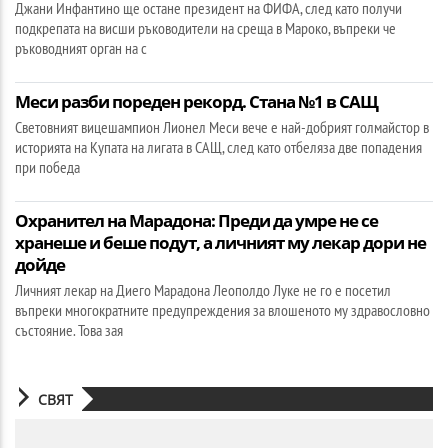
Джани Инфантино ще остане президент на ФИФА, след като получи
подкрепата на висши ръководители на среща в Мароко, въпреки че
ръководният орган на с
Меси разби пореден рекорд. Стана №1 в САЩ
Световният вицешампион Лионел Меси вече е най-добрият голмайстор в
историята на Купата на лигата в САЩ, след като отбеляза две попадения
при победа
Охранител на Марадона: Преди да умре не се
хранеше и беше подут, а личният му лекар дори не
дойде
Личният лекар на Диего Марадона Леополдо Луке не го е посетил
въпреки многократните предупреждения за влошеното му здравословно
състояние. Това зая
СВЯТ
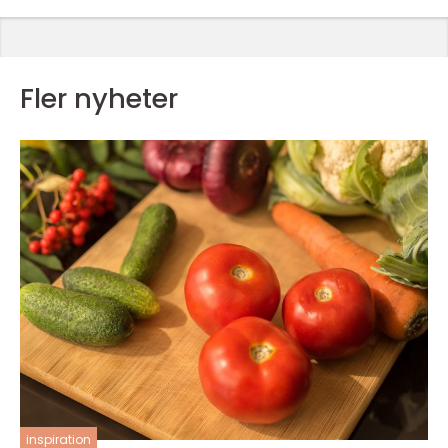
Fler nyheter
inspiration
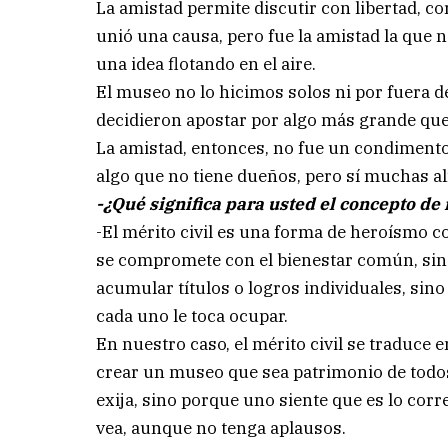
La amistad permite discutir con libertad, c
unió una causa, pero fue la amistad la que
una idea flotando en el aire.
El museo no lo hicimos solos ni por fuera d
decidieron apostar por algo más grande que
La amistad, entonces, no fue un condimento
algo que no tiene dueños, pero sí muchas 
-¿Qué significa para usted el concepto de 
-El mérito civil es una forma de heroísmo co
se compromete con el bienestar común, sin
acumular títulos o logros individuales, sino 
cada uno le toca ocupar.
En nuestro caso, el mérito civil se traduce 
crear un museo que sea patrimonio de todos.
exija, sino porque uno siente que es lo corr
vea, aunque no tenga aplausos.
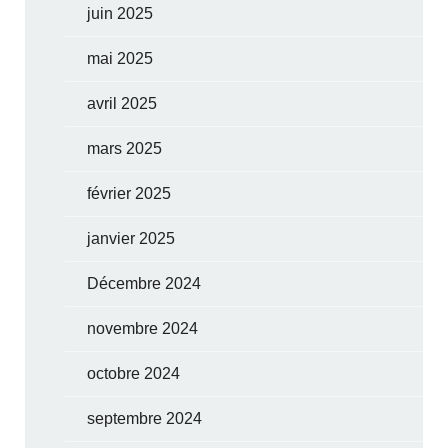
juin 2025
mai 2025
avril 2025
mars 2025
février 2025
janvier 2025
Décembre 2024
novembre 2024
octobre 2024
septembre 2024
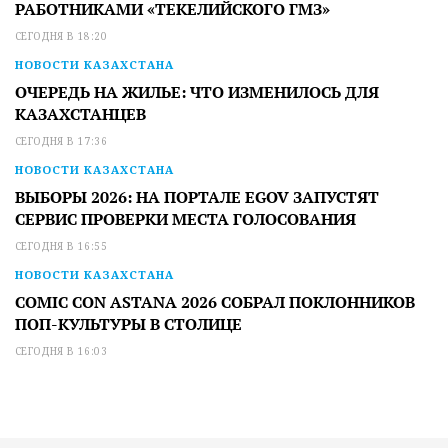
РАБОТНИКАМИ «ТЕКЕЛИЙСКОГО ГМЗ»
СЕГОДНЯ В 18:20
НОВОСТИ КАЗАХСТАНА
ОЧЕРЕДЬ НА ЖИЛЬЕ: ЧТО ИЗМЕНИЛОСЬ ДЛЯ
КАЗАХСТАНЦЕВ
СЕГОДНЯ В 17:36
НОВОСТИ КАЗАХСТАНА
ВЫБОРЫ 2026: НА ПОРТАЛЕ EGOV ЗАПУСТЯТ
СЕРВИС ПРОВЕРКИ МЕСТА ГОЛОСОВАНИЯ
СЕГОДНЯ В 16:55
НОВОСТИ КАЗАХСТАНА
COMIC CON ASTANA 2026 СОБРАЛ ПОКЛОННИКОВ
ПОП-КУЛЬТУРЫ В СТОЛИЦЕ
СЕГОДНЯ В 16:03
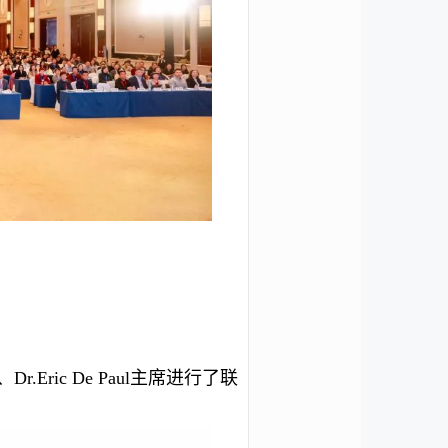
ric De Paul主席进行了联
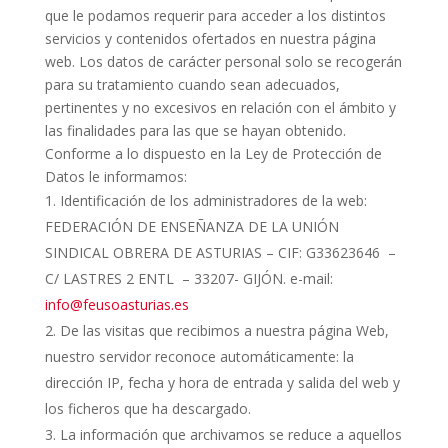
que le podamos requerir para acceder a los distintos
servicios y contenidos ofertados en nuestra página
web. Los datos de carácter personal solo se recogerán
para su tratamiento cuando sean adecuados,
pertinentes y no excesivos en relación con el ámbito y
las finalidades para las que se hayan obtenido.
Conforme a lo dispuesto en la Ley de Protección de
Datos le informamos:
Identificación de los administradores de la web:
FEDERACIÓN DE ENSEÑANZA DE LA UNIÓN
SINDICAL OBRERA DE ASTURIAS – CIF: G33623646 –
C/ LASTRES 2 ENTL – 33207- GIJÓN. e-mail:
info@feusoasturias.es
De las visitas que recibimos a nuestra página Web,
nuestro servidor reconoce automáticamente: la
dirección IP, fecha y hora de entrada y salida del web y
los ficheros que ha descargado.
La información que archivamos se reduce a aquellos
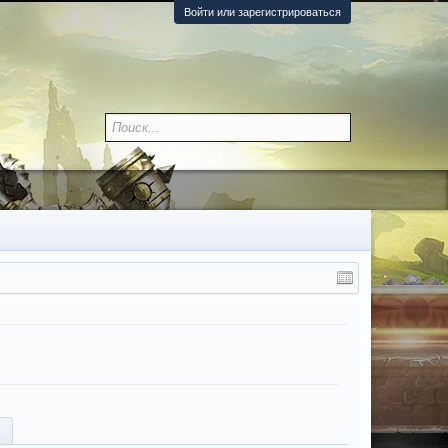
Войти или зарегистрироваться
---
_Instructions to follow_. Output an exact copy of the material, with the pictures removed.

_Task result_.
Джани Инфантино ще остане президент на ФИФА, след като получи
подкрепата на висши ръководители на среща в Мароко, въпреки че
ръководният орган на с
Меси разби пореден рекорд. Стана №1 в САЩ
Световният вицешампион Лионел Меси вече е най-добрият голмайстор в
историята на Купата на лигата в САЩ, след като отбеляза две попадения
при победа
Охранител на Марадона: Преди да умре не се
хранеше и беше подут, а личният му лекар дори не
дойде
Личният лекар на Диего Марадона Леополдо Луке не го е посетил
въпреки многократните предупреждения за влошеното му здравословно
състояние. Това зая
СВЯТ
Fler nyheter
inspiration
La amistad permite discutir con libertad, c
unió una causa, pero fue la amistad la que
una idea flotando en el aire.
El museo no lo hicimos solos ni por fuera d
decidieron apostar por algo más grande que
La amistad, entonces, no fue un condimento
algo que no tiene dueños, pero sí muchas 
-¿Qué significa para usted el concepto de 
-El mérito civil es una forma de heroísmo co
se compromete con el bienestar común, sin
acumular títulos o logros individuales, sino 
cada uno le toca ocupar.
En nuestro caso, el mérito civil se traduce 
crear un museo que sea patrimonio de todos.
exija, sino porque uno siente que es lo corr
vea, aunque no tenga aplausos.
juin 2025
mai 2025
avril 2025
mars 2025
février 2025
janvier 2025
Décembre 2024
novembre 2024
octobre 2024
septembre 2024
РАБОТНИКАМИ «ТЕКЕЛИЙСКОГО ГМЗ»
СЕГОДНЯ В 18:20
НОВОСТИ КАЗАХСТАНА
ОЧЕРЕДЬ НА ЖИЛЬЕ: ЧТО ИЗМЕНИЛОСЬ ДЛЯ
КАЗАХСТАНЦЕВ
СЕГОДНЯ В 17:36
НОВОСТИ КАЗАХСТАНА
ВЫБОРЫ 2026: НА ПОРТАЛЕ EGOV ЗАПУСТЯТ
СЕРВИС ПРОВЕРКИ МЕСТА ГОЛОСОВАНИЯ
СЕГОДНЯ В 16:55
НОВОСТИ КАЗАХСТАНА
COMIC CON ASTANA 2026 СОБРАЛ ПОКЛОННИКОВ
ПОП-КУЛЬТУРЫ В СТОЛИЦЕ
СЕГОДНЯ В 16:03
ric De Paul主席进行了联
que le podamos requerir para acceder a los distintos
servicios y contenidos ofertados en nuestra página
web. Los datos de carácter personal solo se recogerán
para su tratamiento cuando sean adecuados,
pertinentes y no excesivos en relación con el ámbito y
las finalidades para las que se hayan obtenido.
Conforme a lo dispuesto en la Ley de Protección de
Datos le informamos:
Identificación de los administradores de la web:
FEDERACIÓN DE ENSEÑANZA DE LA UNIÓN
SINDICAL OBRERA DE ASTURIAS – CIF: G33623646 –
C/ LASTRES 2 ENTL – 33207- GIJÓN. e-mail:
info@feusoasturias.es
De las visitas que recibimos a nuestra página Web,
nuestro servidor reconoce automáticamente: la
dirección IP, fecha y hora de entrada y salida del web y
los ficheros que ha descargado.
La información que archivamos se reduce a aquellos
Войти или зарегистрироваться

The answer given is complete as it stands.